A web crawler is an Internet bot that systematically browses the World Wide Web, typically for web indexing. A web crawler may also be called a web spider [25], an ant, an automatic indexer [26], or a web scutter. Web search engines and some other sites use web crawling, or spidering, software to update their own web content or the indices of another site’s web content. Web crawlers copy all the pages they visit for later processing using a search engine that indexes the downloaded pages in order to allow users to search them much more quickly. Crawlers validate hyperlinks and HTML code. They are also used for web scraping [27].
A web crawler starts with a list of URLs, called the seeds. As the crawler visits these URLs, it identifies all the hyperlinks in the page and adds them to the list of URLs to visit, called the crawl frontier. URLs from the frontier are recursively visited according to a set of policies. If the crawler is archiving websites, it copies and saves the information as it goes. Such archives are usually stored so that they can be viewed, read, and navigated as though they were on the live Web but are actually preserved as “snapshots” [28].
2.4 Targeted threats explained: advanced persistent threats and e-mail address leakage.
Advanced persistent threats (APTs) [3, 4] are multiple attacks against a specific agency. The main purpose of these attacks is to penetrate the network of a target agency and steal confidential information. Attackers use malicious tools in order to establish a remote-control architecture, similar to botnet, and momentarily steal intelligence. APTs may include intelligence-gathering technology and personnel that can cause an attack to last for a short period. For example, while stealing trade secrets a few months may be spent gathering security protocols, application weaknesses, and file locations. After the intelligence collection is complete, the formal attack will not necessarily last long.
Spear phishing may be defined as “a phishing aiming at some individual or group in a specific agency,” which is similar to fishing with a harpoon [29, 30]. This attack uses information related to the target to adjust contents, making itself appear more specific, or “personalized” for the victims. For example, spear phishing e-mails may use the victim’s name, position, or title, unlike normal phishing, which commonly uses generic names. APT attacks often use spear phishing techniques because victims in higher positions are more tempted to open these e-mails [31, 32]. These targets likely have some knowledge about the company’s information security principles, so they are less likely to open general phishing e-mails or have no time to read messages that appear to be spam. Spear phishing significantly increases the odds of an e-mail being read by the target, which increases the likelihood of penetrating target networks. In many cases, spear phishing e-mails use normal-seeming attachment files because sharing files via e-mail is common in many large enterprises and government agencies. Therefore, these institutions are often the target of APTs.

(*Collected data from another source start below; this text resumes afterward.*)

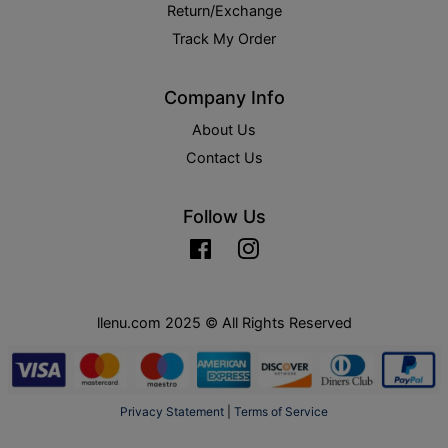
Return/Exchange
Track My Order
Company Info
About Us
Contact Us
Follow Us
Facebook
Instagram
llenu.com 2025 © All Rights Reserved
Privacy Statement
|
Terms of Service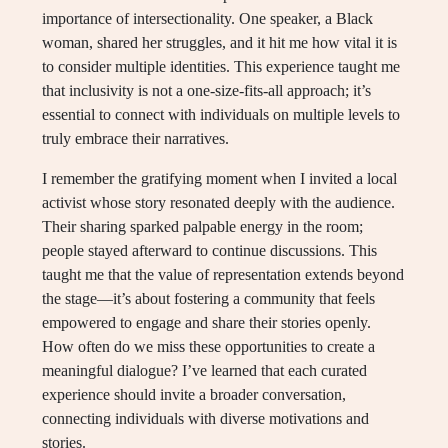
importance of intersectionality. One speaker, a Black
woman, shared her struggles, and it hit me how vital it is
to consider multiple identities. This experience taught me
that inclusivity is not a one-size-fits-all approach; it’s
essential to connect with individuals on multiple levels to
truly embrace their narratives.
I remember the gratifying moment when I invited a local
activist whose story resonated deeply with the audience.
Their sharing sparked palpable energy in the room;
people stayed afterward to continue discussions. This
taught me that the value of representation extends beyond
the stage—it’s about fostering a community that feels
empowered to engage and share their stories openly.
How often do we miss these opportunities to create a
meaningful dialogue? I’ve learned that each curated
experience should invite a broader conversation,
connecting individuals with diverse motivations and
stories.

The reconnaissance gathered before the penetration occurs mainly focuses on the target agency’s people. In this stage, the hacker acquires personnel information, such as names, titles, and e-mail addresses, from underground markets or attack funders. This information is also conveniently found on the Internet. Attackers collect relevant information needed for their social engineering technique from social networking sites, enterprises, institutions, and academic publication websites [34]. This reconnaissance allows an attacker to find the key personnel of target institutions. These people usually are powerful, have important files, or have permission to access the desired data. Once the key personnel are found, criminals determine their e-mail addresses, which will be used in the spear phishing attacks [33]. Therefore, the ability to obtain a target’s e-mail address using multiple methods and distinguishing the e-mail owner’s property from different areas, like the website, becomes very important. This is shown in Fig. 2.
Methods
3. System implementation
Most modern site security detecting tools only prompt that there are risks in certain parts of a website, but they do not actually attack the target website. Therefore, we hope to understand SQL injection attacks and determine the possible damage by implementing a set of tools and attacking target websites. To achieve these goals, we designed an SQL injection penetration system to test the personal privacy information revealed by target websites. This system utilizes black-box testing, penetration testing, and other technologies. It combines the spirit of web crawlers and the concept of application search engines with vulnerability detection. This system detects whether websites have SQL injection, vulnerability, or an e-mail address leakage [45, 46].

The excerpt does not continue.